Ben Kingsley’s performance is so important as well. The architect behind the list, his portrayal of Stern is countered with contained fear and leveled sensibilities amid the senseless intentions of a dominant force of evil. His instincts kept him alive so that only he could help keep his comrades alive.
Schindler’s List won the Best Picture Oscar for 1993, only 50-52 years following the events of the Holocaust. Many survivors thankfully remained to see Spielberg’s epic premiere. People who I share this planet with experienced the most insane and heinous evil ever encountered. They were well to do people living normally until they were violently pulled from their homes, stripped of their possessions, separated from their families, suffered at the threat of murder, witnesses to other murders and hate crimes, humiliated, beaten, forced into slave labor in tightly contained ghettos and eventually thrust into concentration camps. Yet, these few survivors lived to carry on with their lives and deliver new generations, beyond this morally ugly and evil historic episode.
I’m being redundant as I’ve said it many times before, but isn’t that the point? The Holocaust and the Nazi regime only occurred around 85 years ago. This happened before. This can happen again.
Thank you, Steven Spielberg for Schindler’s List.

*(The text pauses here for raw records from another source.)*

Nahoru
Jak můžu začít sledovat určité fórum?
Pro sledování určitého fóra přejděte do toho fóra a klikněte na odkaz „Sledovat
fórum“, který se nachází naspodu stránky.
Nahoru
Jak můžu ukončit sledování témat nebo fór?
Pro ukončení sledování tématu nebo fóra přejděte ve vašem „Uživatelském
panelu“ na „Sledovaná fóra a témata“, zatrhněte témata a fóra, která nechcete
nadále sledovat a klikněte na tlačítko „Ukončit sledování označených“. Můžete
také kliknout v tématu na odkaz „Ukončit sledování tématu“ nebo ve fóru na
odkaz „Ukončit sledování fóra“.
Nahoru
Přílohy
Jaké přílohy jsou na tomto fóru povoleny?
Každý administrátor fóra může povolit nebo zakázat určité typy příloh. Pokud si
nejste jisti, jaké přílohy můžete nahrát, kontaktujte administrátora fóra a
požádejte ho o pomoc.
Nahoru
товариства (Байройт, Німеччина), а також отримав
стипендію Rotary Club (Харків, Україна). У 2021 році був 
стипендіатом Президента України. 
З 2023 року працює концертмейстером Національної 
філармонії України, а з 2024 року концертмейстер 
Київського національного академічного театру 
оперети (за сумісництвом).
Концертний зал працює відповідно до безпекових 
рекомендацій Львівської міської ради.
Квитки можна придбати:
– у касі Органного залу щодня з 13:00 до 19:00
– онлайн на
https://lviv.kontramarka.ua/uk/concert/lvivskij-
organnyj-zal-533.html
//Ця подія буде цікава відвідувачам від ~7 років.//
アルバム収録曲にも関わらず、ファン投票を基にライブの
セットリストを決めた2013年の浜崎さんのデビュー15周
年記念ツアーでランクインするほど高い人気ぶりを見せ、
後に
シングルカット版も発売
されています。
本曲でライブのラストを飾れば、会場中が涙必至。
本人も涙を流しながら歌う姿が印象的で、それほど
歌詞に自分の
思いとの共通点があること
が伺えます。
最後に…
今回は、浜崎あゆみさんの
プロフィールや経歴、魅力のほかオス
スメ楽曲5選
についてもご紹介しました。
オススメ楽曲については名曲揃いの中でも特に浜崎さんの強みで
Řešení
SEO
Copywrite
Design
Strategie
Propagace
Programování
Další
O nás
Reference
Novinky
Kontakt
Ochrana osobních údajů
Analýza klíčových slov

I don’t consider myself to be very religious anymore. Because of moments like the Holocaust, I question how a God could ever be possible. Still, for the survivors and those that perished, I can only say Baruch Hashem, and L’Chaim.
Peace. Progress. Love.
2 thoughts on “SCHINDLER’S LIST”
I couldn’t bring myself to watch this film until 2005. My heritage is German and I could never, ever, EVER see how so many people in towns surrounding the death camps had no idea. Didn’t buy it then and not buying it now. I recently saw the Hitchcock documentary (NIGHT WILL FALL) that was never completed and it was shattering.
I am glad Spielberg made this film, embracing fully his heritage, acknowledging so much pain and loss that those of us in later generations could only begin to imagine. I remember the documentary SHOAH, all 9 hours of it, with the director gently saying yes, yes, I know it’s difficult to remember, but we must. Both directors understood that the survivors numbered fewer every year and would soon be gone altogether. It is the reason a lot of descendants are now tattooing the numbers on their own arms….
Check out PAPER CLIPS sometime, if you haven’t seen it, about a school project.
I’ve always wanted to see Shoah. Never heard of Paper Clips.
Schindler’s List is arguably one of the most important films ever made.